> [Work item]: Going line by line through the entries below, count those that contain "kebab". Give the number by itself.

(Stored data entries)
--------------------
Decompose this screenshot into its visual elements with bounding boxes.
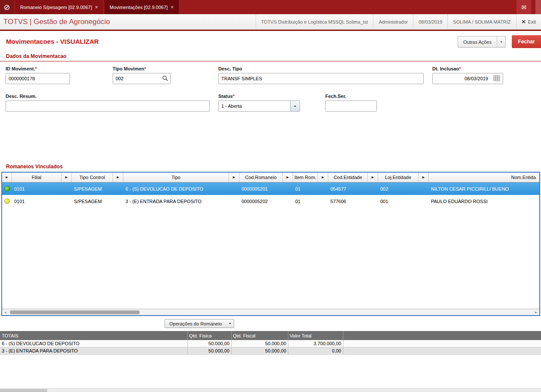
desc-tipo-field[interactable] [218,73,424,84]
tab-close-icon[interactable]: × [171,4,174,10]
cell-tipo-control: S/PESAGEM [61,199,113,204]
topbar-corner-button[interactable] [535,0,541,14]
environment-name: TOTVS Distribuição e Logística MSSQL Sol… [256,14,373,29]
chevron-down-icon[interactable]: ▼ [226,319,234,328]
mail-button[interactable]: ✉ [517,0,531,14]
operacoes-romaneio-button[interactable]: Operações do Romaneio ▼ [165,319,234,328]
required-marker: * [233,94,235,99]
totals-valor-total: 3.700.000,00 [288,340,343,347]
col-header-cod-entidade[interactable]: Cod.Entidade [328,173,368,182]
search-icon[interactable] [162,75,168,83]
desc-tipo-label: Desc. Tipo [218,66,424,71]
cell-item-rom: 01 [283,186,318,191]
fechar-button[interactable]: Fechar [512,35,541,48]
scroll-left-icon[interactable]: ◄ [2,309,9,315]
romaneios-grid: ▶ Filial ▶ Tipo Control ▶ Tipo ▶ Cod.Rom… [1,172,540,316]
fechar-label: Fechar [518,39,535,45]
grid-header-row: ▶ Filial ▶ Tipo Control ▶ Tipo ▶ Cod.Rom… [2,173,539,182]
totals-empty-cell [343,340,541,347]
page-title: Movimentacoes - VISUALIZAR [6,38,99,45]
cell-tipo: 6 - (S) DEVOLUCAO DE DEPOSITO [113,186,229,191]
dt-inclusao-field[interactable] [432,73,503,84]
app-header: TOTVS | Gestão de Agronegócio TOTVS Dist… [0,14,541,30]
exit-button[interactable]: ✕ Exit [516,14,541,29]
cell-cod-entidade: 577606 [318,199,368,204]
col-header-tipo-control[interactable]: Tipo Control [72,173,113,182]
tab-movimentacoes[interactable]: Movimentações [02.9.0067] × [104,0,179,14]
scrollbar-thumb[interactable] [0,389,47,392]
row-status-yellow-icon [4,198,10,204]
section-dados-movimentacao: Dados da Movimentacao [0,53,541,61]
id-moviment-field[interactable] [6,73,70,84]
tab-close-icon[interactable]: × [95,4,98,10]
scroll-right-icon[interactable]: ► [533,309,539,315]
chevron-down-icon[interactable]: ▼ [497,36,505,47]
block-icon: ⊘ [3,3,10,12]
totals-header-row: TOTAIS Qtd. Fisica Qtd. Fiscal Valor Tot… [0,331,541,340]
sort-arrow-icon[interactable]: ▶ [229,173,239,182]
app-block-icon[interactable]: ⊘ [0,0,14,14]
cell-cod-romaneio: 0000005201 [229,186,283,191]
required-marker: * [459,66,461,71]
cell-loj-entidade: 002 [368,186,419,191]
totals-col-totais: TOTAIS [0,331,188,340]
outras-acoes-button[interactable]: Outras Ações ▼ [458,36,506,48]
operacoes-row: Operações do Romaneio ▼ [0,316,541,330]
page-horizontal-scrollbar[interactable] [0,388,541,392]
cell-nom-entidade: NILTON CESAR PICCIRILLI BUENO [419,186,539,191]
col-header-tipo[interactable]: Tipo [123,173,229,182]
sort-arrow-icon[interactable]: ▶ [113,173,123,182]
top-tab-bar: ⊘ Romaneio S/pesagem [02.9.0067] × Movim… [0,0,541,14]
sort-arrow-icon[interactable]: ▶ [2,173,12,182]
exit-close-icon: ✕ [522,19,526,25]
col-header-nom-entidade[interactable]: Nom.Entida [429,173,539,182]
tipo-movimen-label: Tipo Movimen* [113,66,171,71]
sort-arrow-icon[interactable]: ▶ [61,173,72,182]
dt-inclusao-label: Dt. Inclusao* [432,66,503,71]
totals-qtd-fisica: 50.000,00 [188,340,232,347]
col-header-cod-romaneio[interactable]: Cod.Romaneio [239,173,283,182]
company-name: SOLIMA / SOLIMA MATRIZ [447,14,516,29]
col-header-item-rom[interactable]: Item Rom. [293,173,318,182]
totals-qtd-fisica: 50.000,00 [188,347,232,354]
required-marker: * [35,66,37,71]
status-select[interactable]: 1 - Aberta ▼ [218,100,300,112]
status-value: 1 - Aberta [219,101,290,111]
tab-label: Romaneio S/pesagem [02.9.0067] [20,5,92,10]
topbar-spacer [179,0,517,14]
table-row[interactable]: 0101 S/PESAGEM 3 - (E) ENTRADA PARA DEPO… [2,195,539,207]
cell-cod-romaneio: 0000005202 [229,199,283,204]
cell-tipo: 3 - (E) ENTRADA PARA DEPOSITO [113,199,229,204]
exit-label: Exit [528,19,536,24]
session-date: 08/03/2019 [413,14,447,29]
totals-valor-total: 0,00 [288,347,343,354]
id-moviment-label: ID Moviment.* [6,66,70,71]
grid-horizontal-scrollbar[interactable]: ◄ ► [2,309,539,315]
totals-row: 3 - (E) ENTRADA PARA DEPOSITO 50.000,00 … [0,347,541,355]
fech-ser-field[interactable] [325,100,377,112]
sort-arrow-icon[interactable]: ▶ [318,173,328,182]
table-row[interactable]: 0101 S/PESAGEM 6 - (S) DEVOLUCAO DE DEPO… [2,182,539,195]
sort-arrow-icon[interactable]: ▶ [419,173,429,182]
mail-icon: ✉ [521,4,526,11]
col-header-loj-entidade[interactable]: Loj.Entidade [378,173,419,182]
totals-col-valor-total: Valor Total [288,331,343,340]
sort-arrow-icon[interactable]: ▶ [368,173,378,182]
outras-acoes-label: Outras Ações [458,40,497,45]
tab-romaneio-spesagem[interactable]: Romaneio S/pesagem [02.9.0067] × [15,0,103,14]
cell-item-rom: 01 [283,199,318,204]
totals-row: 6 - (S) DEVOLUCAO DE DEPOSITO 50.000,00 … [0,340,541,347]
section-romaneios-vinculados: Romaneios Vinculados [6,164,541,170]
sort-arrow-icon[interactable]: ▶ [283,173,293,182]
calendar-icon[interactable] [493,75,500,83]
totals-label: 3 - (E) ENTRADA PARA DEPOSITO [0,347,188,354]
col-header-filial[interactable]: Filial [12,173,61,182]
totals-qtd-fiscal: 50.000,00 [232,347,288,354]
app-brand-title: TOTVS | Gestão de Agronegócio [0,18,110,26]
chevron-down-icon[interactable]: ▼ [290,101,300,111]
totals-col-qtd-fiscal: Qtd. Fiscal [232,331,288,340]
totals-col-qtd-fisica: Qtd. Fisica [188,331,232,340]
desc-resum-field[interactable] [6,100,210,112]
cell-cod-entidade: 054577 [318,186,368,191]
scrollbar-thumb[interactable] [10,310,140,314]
--------------------
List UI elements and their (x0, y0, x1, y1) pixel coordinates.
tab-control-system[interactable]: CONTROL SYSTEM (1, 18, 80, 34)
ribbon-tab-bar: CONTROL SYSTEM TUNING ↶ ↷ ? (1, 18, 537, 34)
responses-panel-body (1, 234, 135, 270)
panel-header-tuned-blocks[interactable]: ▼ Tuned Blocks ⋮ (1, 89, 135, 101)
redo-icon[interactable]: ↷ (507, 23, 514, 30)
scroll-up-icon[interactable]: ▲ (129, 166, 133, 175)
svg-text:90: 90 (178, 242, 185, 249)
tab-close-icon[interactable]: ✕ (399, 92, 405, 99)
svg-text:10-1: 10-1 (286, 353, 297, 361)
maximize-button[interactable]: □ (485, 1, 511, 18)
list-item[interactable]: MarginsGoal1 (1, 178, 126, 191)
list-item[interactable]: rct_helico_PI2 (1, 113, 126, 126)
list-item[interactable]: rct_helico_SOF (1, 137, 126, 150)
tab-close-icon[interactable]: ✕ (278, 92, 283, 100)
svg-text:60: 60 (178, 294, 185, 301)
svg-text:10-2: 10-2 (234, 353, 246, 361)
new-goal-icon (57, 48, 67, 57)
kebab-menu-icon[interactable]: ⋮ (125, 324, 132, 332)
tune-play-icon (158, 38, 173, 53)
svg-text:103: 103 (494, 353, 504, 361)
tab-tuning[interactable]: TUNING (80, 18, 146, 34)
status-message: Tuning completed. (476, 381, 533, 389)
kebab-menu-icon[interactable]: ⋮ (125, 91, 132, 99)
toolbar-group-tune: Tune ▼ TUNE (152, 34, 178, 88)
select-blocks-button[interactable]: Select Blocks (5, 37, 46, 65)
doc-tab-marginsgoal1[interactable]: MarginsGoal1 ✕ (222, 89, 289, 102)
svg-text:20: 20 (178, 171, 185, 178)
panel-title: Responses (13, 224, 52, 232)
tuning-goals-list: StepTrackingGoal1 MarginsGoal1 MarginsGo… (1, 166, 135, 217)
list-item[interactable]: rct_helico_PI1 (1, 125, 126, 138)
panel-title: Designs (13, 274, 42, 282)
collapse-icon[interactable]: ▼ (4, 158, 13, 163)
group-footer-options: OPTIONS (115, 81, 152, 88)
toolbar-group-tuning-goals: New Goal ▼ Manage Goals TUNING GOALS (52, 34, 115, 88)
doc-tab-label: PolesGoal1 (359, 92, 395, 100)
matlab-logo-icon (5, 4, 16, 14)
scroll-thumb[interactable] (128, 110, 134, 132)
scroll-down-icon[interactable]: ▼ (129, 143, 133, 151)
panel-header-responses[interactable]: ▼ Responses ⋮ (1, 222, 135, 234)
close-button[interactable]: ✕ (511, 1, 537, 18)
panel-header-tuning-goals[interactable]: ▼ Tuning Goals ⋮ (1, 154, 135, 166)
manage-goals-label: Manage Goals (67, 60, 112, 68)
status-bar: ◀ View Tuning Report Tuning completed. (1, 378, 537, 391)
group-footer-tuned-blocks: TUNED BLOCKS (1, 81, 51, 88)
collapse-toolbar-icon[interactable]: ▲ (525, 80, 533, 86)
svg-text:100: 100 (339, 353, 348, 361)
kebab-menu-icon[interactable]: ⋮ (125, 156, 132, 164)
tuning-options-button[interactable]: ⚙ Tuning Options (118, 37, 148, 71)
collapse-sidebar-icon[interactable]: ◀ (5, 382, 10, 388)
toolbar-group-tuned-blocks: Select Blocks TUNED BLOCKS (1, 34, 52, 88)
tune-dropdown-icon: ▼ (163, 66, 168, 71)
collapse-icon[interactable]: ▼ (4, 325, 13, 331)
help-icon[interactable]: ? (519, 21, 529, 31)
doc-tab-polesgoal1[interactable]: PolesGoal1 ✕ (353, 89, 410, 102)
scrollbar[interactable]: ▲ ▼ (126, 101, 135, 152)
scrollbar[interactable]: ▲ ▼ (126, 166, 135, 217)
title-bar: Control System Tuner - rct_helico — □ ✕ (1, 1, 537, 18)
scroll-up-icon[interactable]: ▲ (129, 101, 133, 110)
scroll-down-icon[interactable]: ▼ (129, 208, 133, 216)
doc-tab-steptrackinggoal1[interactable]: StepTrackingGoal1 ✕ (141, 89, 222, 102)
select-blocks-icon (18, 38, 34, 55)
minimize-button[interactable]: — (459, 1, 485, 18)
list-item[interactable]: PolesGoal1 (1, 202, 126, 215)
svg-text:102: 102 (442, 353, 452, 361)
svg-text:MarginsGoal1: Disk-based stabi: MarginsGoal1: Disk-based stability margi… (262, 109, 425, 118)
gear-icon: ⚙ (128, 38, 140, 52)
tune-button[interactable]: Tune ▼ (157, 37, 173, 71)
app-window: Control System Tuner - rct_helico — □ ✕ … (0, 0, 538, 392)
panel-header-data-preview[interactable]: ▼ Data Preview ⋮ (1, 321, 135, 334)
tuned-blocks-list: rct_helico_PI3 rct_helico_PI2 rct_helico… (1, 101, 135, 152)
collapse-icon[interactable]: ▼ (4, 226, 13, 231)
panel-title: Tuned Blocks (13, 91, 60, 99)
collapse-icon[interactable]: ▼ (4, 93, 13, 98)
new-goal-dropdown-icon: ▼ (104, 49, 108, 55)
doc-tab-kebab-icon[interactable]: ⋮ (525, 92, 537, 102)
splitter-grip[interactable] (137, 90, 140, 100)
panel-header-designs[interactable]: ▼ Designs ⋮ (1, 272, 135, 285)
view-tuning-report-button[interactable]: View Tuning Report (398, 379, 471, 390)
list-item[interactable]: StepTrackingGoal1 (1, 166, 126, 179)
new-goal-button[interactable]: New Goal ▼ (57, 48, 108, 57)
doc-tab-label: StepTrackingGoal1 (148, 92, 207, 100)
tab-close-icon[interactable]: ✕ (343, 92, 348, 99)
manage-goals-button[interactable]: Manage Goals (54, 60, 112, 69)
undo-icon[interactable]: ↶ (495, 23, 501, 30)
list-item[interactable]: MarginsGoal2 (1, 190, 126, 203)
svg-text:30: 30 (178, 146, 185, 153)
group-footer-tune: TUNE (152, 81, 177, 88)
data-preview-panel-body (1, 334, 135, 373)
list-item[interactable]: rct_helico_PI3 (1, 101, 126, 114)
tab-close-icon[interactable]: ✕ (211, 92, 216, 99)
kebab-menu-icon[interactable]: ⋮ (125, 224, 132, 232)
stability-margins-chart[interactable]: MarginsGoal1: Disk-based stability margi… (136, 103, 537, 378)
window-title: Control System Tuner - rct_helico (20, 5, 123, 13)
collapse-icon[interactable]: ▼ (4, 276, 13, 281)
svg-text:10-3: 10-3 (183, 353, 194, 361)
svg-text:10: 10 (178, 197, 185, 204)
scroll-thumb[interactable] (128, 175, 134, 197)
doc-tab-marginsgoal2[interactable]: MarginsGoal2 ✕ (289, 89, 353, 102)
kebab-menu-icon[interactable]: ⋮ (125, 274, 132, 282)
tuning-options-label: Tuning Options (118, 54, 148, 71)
--------------------
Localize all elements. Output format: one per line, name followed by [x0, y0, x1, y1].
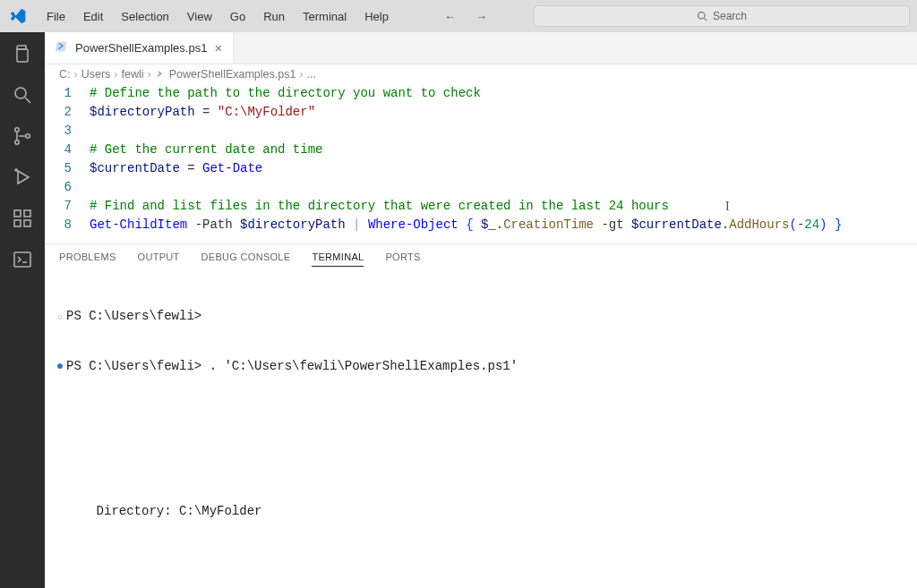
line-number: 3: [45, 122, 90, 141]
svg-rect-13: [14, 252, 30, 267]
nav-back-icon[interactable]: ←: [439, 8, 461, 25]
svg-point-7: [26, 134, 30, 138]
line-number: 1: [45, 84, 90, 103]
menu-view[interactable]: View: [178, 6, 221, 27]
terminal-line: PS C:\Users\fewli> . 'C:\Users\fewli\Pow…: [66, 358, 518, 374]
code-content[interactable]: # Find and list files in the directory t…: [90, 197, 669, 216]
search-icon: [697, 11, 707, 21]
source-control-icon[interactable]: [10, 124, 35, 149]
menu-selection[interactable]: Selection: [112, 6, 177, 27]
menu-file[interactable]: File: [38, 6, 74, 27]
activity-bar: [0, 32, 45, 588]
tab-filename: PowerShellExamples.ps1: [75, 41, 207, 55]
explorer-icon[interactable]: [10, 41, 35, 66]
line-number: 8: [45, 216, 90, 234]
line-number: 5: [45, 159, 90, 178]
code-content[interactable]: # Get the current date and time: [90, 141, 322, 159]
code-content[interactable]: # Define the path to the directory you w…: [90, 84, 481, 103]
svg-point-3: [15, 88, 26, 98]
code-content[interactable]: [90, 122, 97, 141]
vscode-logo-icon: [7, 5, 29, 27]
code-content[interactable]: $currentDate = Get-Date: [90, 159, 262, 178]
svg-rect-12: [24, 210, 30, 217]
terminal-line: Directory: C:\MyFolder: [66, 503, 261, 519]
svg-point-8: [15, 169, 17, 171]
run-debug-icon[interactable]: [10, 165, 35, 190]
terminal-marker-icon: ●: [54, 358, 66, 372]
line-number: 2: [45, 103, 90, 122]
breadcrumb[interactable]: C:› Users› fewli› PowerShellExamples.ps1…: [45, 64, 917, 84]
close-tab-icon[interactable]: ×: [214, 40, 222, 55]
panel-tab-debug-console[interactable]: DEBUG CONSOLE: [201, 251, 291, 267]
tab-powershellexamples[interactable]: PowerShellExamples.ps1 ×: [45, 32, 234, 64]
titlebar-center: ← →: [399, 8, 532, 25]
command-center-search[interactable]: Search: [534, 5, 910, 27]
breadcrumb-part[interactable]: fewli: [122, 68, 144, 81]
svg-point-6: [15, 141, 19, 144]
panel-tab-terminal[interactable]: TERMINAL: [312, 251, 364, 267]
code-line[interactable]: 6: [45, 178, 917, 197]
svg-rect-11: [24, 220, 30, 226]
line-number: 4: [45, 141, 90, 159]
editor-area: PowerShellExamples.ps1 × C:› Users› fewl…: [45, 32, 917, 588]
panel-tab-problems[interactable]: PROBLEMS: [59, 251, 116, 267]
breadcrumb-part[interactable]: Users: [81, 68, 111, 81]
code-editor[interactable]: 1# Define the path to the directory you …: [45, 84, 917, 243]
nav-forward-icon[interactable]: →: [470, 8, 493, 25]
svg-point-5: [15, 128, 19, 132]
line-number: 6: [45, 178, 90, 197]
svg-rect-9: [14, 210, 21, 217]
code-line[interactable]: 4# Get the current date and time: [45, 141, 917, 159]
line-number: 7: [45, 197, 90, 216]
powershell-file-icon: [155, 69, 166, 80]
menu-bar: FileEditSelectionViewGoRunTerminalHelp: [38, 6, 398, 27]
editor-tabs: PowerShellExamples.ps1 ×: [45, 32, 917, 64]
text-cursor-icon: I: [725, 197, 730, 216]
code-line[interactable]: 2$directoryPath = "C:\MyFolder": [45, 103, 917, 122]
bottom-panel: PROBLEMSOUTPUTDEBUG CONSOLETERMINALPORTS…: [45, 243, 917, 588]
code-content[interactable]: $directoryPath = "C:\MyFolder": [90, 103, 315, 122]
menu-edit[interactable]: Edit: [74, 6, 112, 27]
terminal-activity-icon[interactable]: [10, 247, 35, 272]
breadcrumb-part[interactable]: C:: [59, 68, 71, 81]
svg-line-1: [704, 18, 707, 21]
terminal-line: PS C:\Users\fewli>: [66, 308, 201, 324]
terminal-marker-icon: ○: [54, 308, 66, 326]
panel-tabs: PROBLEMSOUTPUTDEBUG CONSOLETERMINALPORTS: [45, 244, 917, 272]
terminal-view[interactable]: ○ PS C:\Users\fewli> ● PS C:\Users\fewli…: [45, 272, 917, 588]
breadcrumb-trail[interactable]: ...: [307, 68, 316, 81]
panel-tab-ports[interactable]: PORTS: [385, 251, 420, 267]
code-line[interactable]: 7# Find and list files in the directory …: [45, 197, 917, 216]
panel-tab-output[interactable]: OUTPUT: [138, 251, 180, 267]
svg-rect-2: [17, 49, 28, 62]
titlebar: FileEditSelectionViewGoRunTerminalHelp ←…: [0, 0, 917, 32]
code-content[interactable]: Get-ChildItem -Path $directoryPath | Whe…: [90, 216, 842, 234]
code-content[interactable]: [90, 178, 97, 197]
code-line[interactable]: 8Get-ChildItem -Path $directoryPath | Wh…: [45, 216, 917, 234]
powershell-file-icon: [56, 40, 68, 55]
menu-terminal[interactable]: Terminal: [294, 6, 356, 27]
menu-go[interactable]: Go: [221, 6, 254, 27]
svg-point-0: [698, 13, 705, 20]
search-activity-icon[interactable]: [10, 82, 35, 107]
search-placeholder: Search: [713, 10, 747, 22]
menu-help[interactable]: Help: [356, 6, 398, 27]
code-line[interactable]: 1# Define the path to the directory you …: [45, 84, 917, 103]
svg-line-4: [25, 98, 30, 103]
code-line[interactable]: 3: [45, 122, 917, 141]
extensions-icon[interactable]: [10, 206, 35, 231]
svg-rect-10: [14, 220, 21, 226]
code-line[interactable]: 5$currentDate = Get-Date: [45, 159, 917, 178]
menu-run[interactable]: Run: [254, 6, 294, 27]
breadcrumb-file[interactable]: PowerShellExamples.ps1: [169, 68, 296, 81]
--------------------
> [Result below]: 6